Find the series of this number \[3{\text{,}}11{\text{,}}25{\text{,}}45{\text{,?}}\]

Answer 1

Hint: In this question we are going to find the missing number in the given series. To find the missing term primarily we need to find the pattern existing between the given numbers. The pattern follows a logical rule based on elementary arithmetic. After identifying the pattern we can compute the missing term easily.
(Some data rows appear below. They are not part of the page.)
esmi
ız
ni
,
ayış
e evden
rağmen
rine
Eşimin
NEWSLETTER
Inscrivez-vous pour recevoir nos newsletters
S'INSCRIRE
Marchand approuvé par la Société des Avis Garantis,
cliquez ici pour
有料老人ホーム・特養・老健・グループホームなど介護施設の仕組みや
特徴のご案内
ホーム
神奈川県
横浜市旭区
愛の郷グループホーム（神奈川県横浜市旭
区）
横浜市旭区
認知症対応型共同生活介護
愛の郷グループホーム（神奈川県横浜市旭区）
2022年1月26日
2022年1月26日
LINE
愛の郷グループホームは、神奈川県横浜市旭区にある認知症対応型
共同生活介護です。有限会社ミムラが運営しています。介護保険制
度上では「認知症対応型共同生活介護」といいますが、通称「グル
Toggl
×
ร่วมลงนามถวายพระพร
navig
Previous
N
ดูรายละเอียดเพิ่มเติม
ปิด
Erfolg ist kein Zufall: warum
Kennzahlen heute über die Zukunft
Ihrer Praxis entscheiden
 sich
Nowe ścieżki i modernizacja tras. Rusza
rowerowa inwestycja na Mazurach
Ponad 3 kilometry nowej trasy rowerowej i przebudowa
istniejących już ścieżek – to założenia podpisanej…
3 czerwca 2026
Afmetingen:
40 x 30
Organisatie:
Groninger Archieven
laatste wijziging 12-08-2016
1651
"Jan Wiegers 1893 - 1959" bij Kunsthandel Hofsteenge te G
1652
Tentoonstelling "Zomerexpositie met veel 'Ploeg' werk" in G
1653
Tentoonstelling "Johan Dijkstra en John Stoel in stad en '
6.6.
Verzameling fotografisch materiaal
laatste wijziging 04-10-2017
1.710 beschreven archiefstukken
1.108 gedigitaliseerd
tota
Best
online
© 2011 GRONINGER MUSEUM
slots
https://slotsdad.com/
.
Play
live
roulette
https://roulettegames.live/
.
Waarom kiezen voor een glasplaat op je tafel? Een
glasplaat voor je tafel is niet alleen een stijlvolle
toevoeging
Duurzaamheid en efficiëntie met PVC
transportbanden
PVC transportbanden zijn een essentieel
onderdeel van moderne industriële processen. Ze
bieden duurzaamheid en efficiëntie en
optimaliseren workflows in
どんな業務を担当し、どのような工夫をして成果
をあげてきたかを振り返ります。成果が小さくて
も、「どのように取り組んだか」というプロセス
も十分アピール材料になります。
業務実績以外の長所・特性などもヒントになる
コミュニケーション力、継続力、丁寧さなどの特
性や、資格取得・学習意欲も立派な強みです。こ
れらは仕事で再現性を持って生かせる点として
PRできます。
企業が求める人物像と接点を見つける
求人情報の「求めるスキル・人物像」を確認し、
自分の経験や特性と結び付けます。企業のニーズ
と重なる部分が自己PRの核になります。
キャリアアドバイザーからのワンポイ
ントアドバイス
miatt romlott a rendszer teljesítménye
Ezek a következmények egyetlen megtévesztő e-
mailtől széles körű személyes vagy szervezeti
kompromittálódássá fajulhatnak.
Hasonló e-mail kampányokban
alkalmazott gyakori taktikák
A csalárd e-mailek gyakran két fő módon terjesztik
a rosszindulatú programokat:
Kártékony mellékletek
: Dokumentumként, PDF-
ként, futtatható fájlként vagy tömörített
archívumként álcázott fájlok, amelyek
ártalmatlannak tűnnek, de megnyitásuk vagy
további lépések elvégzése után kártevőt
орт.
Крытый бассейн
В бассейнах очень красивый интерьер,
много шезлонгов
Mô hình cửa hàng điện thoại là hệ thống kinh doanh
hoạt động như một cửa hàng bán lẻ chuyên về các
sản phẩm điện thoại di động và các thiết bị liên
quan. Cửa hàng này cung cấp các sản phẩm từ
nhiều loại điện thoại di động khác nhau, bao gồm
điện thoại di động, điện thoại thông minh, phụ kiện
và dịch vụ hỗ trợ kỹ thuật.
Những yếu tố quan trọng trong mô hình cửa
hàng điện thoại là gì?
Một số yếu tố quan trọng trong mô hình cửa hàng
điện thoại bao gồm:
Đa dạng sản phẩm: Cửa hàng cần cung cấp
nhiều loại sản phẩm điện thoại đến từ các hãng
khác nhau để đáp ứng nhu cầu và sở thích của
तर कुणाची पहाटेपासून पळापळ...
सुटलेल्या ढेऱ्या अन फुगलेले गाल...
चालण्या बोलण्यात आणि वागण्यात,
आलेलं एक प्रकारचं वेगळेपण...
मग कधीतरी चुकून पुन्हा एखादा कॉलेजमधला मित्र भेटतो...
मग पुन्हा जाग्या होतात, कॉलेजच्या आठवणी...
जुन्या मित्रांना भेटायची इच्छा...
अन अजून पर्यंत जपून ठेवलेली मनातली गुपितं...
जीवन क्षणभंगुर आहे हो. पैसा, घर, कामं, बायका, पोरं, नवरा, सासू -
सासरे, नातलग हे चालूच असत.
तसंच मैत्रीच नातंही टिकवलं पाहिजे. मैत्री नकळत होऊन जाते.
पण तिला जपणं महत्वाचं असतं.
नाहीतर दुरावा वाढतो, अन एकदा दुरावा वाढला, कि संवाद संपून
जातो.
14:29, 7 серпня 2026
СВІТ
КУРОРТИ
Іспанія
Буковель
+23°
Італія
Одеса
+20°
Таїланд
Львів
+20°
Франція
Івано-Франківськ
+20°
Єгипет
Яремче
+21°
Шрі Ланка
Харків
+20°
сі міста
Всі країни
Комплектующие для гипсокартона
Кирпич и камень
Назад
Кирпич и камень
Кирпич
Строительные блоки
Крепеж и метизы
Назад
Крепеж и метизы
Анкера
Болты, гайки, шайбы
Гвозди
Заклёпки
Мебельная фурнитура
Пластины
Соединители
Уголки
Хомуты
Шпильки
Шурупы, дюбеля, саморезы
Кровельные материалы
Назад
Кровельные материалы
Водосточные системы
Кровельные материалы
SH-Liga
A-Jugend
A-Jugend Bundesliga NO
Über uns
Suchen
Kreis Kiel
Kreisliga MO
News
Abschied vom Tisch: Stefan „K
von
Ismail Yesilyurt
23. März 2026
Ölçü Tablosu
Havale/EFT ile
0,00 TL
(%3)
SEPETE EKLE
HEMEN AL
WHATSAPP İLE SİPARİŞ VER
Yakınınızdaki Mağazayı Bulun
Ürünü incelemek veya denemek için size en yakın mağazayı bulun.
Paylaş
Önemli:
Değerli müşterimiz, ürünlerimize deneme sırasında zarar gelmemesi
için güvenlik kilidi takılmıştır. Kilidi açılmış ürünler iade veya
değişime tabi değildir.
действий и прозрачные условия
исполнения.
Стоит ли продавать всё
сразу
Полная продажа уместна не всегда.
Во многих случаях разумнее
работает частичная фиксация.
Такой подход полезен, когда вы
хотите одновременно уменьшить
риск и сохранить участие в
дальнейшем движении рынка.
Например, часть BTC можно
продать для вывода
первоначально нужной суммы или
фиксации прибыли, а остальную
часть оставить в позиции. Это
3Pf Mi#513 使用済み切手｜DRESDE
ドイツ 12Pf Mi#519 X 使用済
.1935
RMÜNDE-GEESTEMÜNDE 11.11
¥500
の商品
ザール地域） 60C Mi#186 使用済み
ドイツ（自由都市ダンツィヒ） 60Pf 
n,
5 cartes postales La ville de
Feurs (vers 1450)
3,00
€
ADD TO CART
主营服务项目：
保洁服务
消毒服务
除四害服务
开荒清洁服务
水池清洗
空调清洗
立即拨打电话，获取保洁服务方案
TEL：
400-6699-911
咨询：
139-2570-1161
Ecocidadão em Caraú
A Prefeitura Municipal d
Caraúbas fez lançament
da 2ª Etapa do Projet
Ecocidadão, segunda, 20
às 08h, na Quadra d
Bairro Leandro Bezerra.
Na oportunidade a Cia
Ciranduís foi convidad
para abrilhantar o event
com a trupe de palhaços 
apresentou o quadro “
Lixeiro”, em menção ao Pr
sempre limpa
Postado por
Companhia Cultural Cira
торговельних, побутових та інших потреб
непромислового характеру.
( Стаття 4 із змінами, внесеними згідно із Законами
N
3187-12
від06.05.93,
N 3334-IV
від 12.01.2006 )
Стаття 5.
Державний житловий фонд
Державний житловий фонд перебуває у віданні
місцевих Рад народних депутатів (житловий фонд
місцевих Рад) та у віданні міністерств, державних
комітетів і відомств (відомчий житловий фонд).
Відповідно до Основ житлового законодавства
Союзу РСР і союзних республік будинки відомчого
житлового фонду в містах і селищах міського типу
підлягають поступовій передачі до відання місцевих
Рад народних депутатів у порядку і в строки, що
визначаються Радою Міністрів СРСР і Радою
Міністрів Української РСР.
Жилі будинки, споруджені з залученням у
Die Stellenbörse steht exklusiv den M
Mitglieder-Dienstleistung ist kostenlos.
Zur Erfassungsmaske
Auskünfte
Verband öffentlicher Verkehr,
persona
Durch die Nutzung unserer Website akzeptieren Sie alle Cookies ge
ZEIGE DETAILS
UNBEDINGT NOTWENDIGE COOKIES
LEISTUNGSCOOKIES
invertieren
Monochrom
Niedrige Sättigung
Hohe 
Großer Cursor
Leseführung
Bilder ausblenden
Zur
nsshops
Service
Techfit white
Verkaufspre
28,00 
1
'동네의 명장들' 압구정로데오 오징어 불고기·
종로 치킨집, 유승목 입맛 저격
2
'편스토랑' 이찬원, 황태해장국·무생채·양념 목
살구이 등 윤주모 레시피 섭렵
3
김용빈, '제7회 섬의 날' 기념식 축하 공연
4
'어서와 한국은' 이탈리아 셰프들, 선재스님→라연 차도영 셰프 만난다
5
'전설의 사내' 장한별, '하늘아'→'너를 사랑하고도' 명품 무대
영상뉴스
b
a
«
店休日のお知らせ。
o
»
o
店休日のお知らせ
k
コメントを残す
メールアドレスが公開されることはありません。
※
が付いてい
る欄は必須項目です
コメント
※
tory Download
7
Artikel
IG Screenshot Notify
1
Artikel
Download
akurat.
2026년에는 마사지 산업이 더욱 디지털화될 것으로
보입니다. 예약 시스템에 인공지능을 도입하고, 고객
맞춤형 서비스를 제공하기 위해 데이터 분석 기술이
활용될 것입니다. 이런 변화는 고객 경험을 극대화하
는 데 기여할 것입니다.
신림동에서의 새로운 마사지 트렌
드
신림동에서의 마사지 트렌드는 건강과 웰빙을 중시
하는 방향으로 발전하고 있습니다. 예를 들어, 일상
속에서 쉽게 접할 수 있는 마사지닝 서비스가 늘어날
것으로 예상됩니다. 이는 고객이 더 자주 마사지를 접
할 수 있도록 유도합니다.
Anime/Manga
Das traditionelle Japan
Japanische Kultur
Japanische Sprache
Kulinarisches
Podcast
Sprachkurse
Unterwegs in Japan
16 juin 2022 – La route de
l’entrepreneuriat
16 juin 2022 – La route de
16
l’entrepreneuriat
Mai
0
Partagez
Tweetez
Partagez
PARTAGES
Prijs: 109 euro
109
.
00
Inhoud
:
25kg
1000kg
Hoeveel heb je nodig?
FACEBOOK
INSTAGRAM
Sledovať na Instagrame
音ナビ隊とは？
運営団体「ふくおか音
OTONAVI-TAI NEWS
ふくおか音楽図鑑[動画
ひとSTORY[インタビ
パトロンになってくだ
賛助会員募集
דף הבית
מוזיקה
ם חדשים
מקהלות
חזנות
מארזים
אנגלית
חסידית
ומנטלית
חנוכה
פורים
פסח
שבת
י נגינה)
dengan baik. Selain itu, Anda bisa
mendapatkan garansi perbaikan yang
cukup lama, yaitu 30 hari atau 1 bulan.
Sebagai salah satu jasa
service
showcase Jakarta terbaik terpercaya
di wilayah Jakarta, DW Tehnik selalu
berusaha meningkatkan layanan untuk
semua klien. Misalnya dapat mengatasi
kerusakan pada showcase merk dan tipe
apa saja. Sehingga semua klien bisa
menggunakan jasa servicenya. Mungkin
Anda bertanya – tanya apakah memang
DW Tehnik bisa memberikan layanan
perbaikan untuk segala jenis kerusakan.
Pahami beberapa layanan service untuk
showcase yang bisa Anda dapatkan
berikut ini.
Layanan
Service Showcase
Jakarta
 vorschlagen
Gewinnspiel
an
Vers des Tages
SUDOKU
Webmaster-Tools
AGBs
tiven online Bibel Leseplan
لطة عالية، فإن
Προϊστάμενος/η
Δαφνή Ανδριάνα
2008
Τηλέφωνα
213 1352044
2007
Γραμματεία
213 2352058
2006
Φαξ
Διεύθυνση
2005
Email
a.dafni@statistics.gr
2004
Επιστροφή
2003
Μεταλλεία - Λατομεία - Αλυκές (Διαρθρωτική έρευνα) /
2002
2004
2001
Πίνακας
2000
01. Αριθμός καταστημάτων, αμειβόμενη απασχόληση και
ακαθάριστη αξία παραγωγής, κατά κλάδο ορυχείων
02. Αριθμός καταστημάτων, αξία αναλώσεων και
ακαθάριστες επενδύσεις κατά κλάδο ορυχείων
Complete step by step solution:
Let's consider the missing term be \[x\].
In order to determine the series of this number \[3{\text{,}}11{\text{,}}25{\text{,}}45{\text{,?}}\]
That is, the first term in the series is \[3\], second term is \[11\], third term is \[25\], fourth term is \[45\] and the fifth term is missing let it be \[x\].
To find the pattern in the series, first find the differences between each term and its succeeding term.
The difference between the first and second term is, \[11 - 3 = 8\].
 The difference between the second and third term is, \[25 - 11 = 14\].
The difference between the third and fourth term is, \[45 - 25 = 20\].
We can see that the difference between the results is \[6\], that is, each term increases by \[6\] with the difference of the preceding term.
To find the missing term: add the preceding term, the difference of the preceding terms and \[6\].
Here the missing term is \[x\], the preceding term of \[x\] is \[45\], the difference of the preceding terms \[45\] and \[25\] is \[20\].
\[\therefore x = 45 + 20 + 6\]
By adding it, we will get \[x = 71\].
Therefore, the missing term is \[71\] and the series is \[3{\text{,}}11{\text{,}}25{\text{,}}45{\text{,71}}\].
So, the correct answer is “71”.

Note: The given question is based on mathematical reasoning. To solve these types of questions one should properly understand the question and list out what is given and what needs to be found. Then try to find the relation between the terms in the series. The relationship between each term is any kind of mathematical relation. So one should closely analyse the terms to find the relation.